Per la prima volta, don Abbondio compare nel primo capitolo del romanzo. Lo scrittore avverte subito il lettore che don Abbondio non era nato con un cuor di leone, poiché si era trovato a vivere in un’epoca, nella quale la forza legale non proteggeva per nulla il debole. Egli aveva dovuto accorgersi di essere nelle condizioni di un vaso di terracotta, costretto continuamente a viaggiare in compagnia di molti vasi di ferro. Perciò, aveva obbedito volentieri ai parenti che lo volevano prete, preoccupandosi non tanto degli obblighi e dei nobili fini del ministero, quanto piuttosto di poter vivere con qualche agio all’interno di una classe sociale forte e riverita.
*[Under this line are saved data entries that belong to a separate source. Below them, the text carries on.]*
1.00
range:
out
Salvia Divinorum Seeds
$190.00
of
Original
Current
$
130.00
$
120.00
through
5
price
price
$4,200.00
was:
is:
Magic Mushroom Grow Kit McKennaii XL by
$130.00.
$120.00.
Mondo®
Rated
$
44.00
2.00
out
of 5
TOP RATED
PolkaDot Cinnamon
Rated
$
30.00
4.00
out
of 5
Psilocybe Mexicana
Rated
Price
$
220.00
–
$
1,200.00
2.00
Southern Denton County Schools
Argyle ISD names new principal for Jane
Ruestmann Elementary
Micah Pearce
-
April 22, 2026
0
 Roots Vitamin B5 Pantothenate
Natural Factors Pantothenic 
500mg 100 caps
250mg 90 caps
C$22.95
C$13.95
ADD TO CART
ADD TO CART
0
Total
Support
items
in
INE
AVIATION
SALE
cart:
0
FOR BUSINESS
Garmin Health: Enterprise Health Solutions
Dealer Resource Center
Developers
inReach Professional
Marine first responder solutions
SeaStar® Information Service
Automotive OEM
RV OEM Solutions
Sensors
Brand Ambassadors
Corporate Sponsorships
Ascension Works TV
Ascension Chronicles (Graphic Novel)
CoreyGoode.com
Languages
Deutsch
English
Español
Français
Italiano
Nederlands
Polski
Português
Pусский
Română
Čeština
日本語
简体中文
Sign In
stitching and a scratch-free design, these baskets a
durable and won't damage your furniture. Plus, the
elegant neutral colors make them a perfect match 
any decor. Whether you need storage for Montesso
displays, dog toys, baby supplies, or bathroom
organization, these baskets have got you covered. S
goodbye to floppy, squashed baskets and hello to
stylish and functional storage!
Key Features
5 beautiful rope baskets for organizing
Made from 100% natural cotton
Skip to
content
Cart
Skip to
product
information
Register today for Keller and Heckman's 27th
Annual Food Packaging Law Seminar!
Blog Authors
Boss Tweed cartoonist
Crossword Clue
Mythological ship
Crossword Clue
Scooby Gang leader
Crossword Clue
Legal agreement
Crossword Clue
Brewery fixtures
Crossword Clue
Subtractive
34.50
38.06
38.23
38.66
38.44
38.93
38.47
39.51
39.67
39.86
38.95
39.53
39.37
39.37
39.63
Strategie di Sopravvivenza
Si era poi creato un sistema di vita particolare che consisteva soprattutto nello scansare tutti i contrasti e nel cedere a ciò che non poteva scansare, cioè la prepotenza dei nobili più forti di lui. Se si trovava assolutamente costretto a prendere parte ad una lite fra due contendenti, egli stava sempre dalla parte del più forte, sempre però collocato nelle retroguardie, cercando sempre di far capire che egli non gli era volontariamente nemico. Era come se avesse chiesto al più debole perché non avesse saputo essere il più forte. Inoltre, egli si atteggiava a rigido censore degli uomini che non si comportavano come lui, però sempre nel caso in cui la censura non comportava alcun pericolo per la sua persona.
Giudizi e Sentenze
Alla fine, il giudizio finale era sempre lo stesso, per prudenza e convenienza: colui che era stato battuto era vittima di imprudenza e nel caso di una persona uccisa, quest’ultima era sempre una persona poco raccomandabile e poco chiara nel suo modo di essere. Infine aveva una sentenza prediletta, con la quale terminava sempre i propri discorsi: al galantuomo che bada a sé e se ne sta nei suoi panni, non accadono mai brutti incontri. In tal modo, don Abbondio, destreggiandosi alla meglio, era riuscito ad arrivare oltre l’età di sessanta anni senza tanti problemi.
Il Soliloquio di Don Abbondio
Il soliloquio a cui egli si lascia andare dopo aver incontrati i bravi è molto significativo per capire meglio il suo carattere Infatti, mentre si avviava a cappo basso verso casa, tumultuavano in lui opposti e disordinati pensieri. Pensava quale pretesto avrebbe potuto trovare nei confronti di Renzo per non dover celebrare il matrimonio. Anche in questa circostanza, don Abbondio si colloca immediatamente dalla parte del più forte. Non inveisce con don Rodrigo che vuole impedire il matrimonio di Lucia, ma accusa i due giovani di essersi innamorati e di volersi sposare, incuranti della situazione difficile in cui stavano così mettendo un uomo dabbene come lui.
Notte di Angoscia
Durante la notte successiva all’incontro con i bravi, è preso dall’angoscia totale e il paragone con il principe di Condé che prima della battaglia di Rocroi dormì profondamente, rende ancora più comica la figura del curato. Dopo essersi voltato e rivolto tante volte nel letto, alla fine, da vero ignavo, pensa che la soluzione migliore sia quella di guadagnare tempo, menando Renzo per le lunghe. La nottata non fu tranquilla e nel sonno gli passano davanti i bravi, don Rodrigo, Renzo, rupi, fughe, inseguimenti, grida e soprattutto schioppettate.